Schon mit dem Opener und Titeltrack wird dieses Konzept greifbar. “Sie fragen mich: Kann ich
inzwischen von der Mucke leben? / Könnt mir noch immer um vier Uhr morgens im Bus
begegnen / Sie fragen mich, ob das Bild, das ich ihnen grad mal’ zu schwarz ist / Abgeturnet
von den Sparauflagen wie Varoufakis.” Der über-MC ist wieder im Tunnel. Und am Ende dieses
Tunnels flackert das Licht der Hoffnung.
Einem ähnlichen Gedanken folgen Songs wie “Alles anders” (mit Labelchef Max Herre), “Was
ihr seht”, “Ernte Dank” (mit Chartstürmer MoTrip und Sänger Maxim) oder das tatsächlich
himmlische “Himmel Berühren”. Sie alle thematisieren, mehr oder weniger explizit, den
Zwiespalt zwischen Starstatus und Alltag.
Auf “Schlechter Schlaf” und “Graulila” dagegen besingt Megaloh die Dunkelheit zwischen
diesen Tagen, aus ganz unterschiedlichen Perspektiven. “Schlechter Schlaf” (mit einem
umwerfenden B-Teil von Joy Denalane) reflektiert die Pein scheinbar unendlicher Stunden unter
der Decke des Drucks. Und “Graulila” gibt sich den eitlen Hoffnungen hin, die sich speisen aus
dem Nebel der Nacht und der Macht der Betäubung. Mit schwindelerregender
Selbstverständlichkeit wechselt Megaloh zwischen einem mechanischen Erzählflow aus der
Vorhölle der eigenen Psyche und verhallt-melodischem Post-Trap. Dazwischen ist auch die
Stimme von Tua zu hören, aus einem Paralleluniversum aus vergilbten Fantasien und
enttäuschten Farben.
Das ist die wahre Stärke des Megaloh von 2015: dass er Geschichten nicht nur erzählt, sondern
sie in mitreißende Musik zu übersetzen weiß. Musik, in der so unterschiedliche Featuregäste
wie Patrice, Jan Delay, die Berliner Sängerin Grace und der Leipziger Dancehall-Don Trettmann
ganz natürlich Platz haben. So wird der Regenmacher einmal mehr zum Brückenbauer. Zum
Vermittler zwischen Ernst und Eskapismus, Tiefe und Tanz, dem was war und dem was
vielleicht niemals wirklich kommen wird.
Geprägt ist “Regenmacher” zudem von einer öffnung vom Privaten ins Politische. Besonders
deutlich wird dies auf dem Song “Wohin”, der die Flüchtlingsthematik aus der wichtigsten und
doch so oft vergessenen Perspektive beleuchtet: der eines Migranten selbst. “Wohin” verzichtet
auf Dozieren und wohlfeiles Anprangern. Vielmehr stellen Megaloh (dessen Mutter im Biafra-
Krieg Ende der sechziger Jahre selbst zur Flüchtenden wurde) und sein Feature-Partner Musa
einen fiktiven, aber konkreten Menschen in den Vordergrund, seine Sorgen und Fragen. Der
Songtitel sagt eigentlich alles – auch wenn das Leid letztlich unbeschreiblich bleibt.

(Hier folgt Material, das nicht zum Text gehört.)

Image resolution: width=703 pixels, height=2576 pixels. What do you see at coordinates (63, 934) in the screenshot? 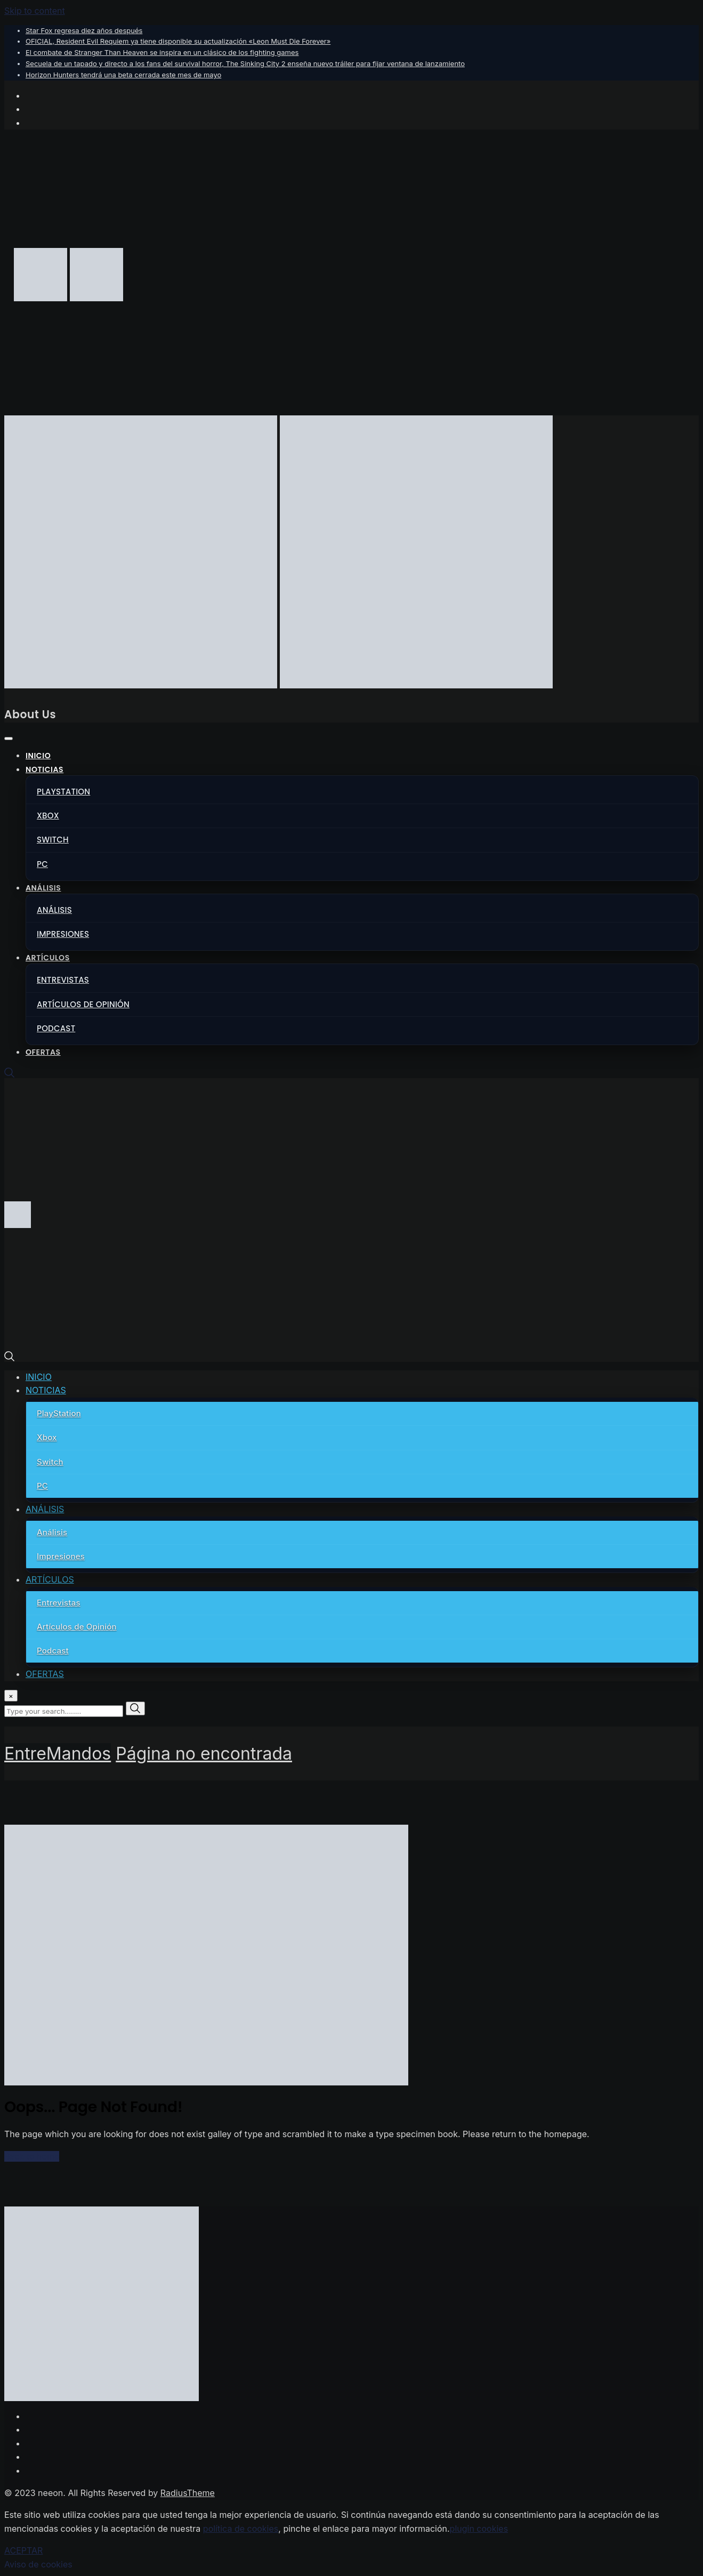
I see `Impresiones` at bounding box center [63, 934].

“Es war mir wichtig, Position zu beziehen. Es hat mittlerweile ja jeder eine Meinung in dieser
Frage. Aber die wenigsten beschäftigen sich ernsthaft damit. Ich bin überzeugt, dass noch viel
mehr Leute insgeheim eine ‘Das Boot ist voll’-Einstellung mit sich herumtragen. Wenn sie aber
wüssten, dass ihre Handys ohne afrikanisches Erz nicht klarkämen oder was mit all den
Hühnerabfällen passiert, nachdem wir die Brust und die Schenkel für uns reserviert haben,
würden sie sicher anders über viele Dinge denken und nicht zu leichtfertig abfällig über
‘Wirtschaftsflüchtlinge’ reden. Ich meine, wie weit muss man sein, um freiwillig seine Familie zu
verlassen und sich dem auszusetzen, was an den Grenzen Europas passiert? Wir investieren
Milliarden in die Abschottung. Wenn wir diese Milliarden in andere Dinge investieren würden,
müssten viele Menschen wahrscheinlich gar nicht erst von zu Hause weggehen.”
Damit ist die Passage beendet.